In your circumstances, should one of you need care the local authority will undertake this exercise and whilst your family home will not be considered because a spouse continues to live there, the person’s share of the flat will be taken into account as to whether you should self-fund the care home stay.
This does not automatically mean it has to be sold because whilst you have sufficient savings and income to cover the cost of the care fees this should not pose a problem.
Having spent inheritance and a lot of savings on the flat, I assume your savings are limited but for your husband he can call on his private and state pension as well as supplementing this with attendance allowance.
Depending on the figures this could mean little capital is needed. Your situation is slightly different because you have no income at the moment so you would have to use your savings.
If your income does not cover the total care home fees and your savings have been exhausted then it is possible for the spouse to 'top up' the shortfall.
If this is unaffordable then an alternative could be to release the person’s equity in the family home – either by selling it or taking financial advice about equity release.
If this is not an option then value will have to be released from the flat.
Your son, depending on his circumstances, could purchase it from you which provides a twofold advantage: allowing him to remain in the property and releasing money to fund the care home stay.
The last resort will be having to sell the flat.
Could this predicament have been avoided?
If instead of buying the flat eight years ago you had gifted it to your son then it may not have been included in the financial assessment and therefore would not have to be sold.
This is not due to any 'seven year rule' which is a myth – people often confuse this issue with the inheritance tax rules.
It is because of the local authority’s deliberate deprivation rules which are where a person has intentionally deprived or decreased their overall assets in order to reduce the amount they are charged towards their care.
Previous research I conducted revealed some local authorities had recovered as much as £100,000 from individuals who had been deemed to have gifted cash or assets to reduce or avoid care home fees.
There is no time limit on them doing this.
That said, if at the time of transferring the flat to your son eight years ago you were fit and healthy and could not have foreseen the need for care and support it would be unreasonable for the local authority to decide that you had disposed of an asset in order to reduce the level of charge so it would not be included in any assessment.
The disadvantage of gifting the flat would be that you would not have been entitled to any rental income.
However, it may have been possible to gift the property into a trust which would have put it outside your estate for care fee purposes but also have allowed you to retain income.
Legal advice should be sought about the suitability and tax repercussions before establishing a trust.
What about the future? Is gifting the flat now an option?
Gifting the flat now is still an option but be mindful of the deprivation of assets rules and the loss of rental income.
At the very least it is sensible to review your wills which would not avoid the situation with the flat but could at least limit the impact.

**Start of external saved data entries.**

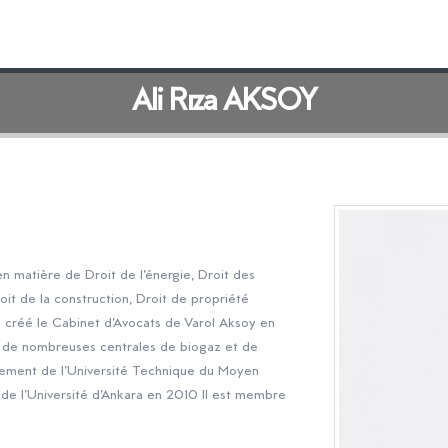
Ali Rıza AKSOY
n matière de Droit de l’énergie, Droit des
it de la construction, Droit de propriété
 a créé le Cabinet d’Avocats de Varol Aksoy en
in de nombreuses centrales de biogaz et de
pement de l’Université Technique du Moyen
de l’Université d’Ankara en 2010 Il est membre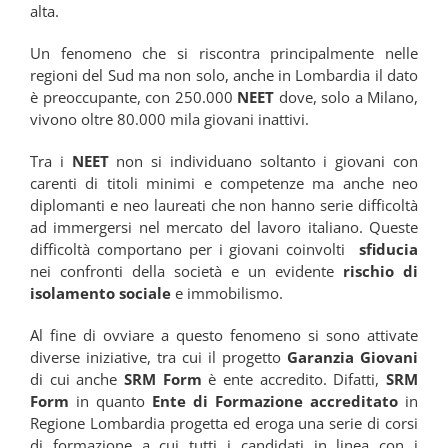
alta.
Un fenomeno che si riscontra principalmente nelle
regioni del Sud ma non solo, anche in Lombardia il dato
è preoccupante, con 250.000
NEET
dove, solo a Milano,
vivono oltre 80.000 mila giovani inattivi.
Tra i
NEET
non si individuano soltanto i giovani con
carenti di titoli minimi e competenze ma anche neo
diplomanti e neo laureati che non hanno serie difficoltà
ad immergersi nel mercato del lavoro italiano. Queste
difficoltà comportano per i giovani coinvolti
sfiducia
nei confronti della società e un evidente
rischio di
isolamento sociale
e immobilismo.
Al fine di ovviare a questo fenomeno si sono attivate
diverse iniziative, tra cui il progetto
Garanzia Giovani
di cui anche
SRM Form
è ente accredito. Difatti,
SRM
Form
in quanto
Ente di Formazione accreditato
in
Regione Lombardia progetta ed eroga una serie di corsi
di formazione a cui tutti i candidati in linea con i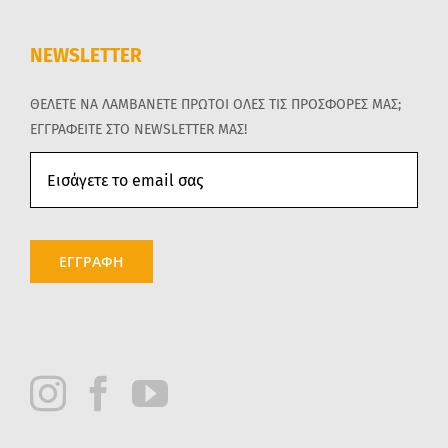
NEWSLETTER
ΘΕΛΕΤΕ ΝΑ ΛΑΜΒΑΝΕΤΕ ΠΡΩΤΟΙ ΟΛΕΣ ΤΙΣ ΠΡΟΣΦΟΡΕΣ ΜΑΣ;
ΕΓΓΡΑΦΕΙΤΕ ΣΤΟ NEWSLETTER ΜΑΣ!
ΕΓΓΡΑΦΗ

Married couples tend to have 'mirror wills' whereby everything is inherited by each other on the first death then to their children.
On the first person’s death the spouse will be the sole owner of the family home and the flat which would be exposed to care home fees.
Alternatively, wills could be made so that the deceased’s assets are inherited by your son, and other children if you have them, rather than your spouse either outright or in a trust.
The will could be written so as to pass the deceased spouse's share of the flat to the son who is living there or into a trust allowing him to live there for the rest of the surviving spouse’s life with it being split between other children if that is desirable.
Consequently, the survivor will only have 50 per cent of the family home and flat exposed to care home fees.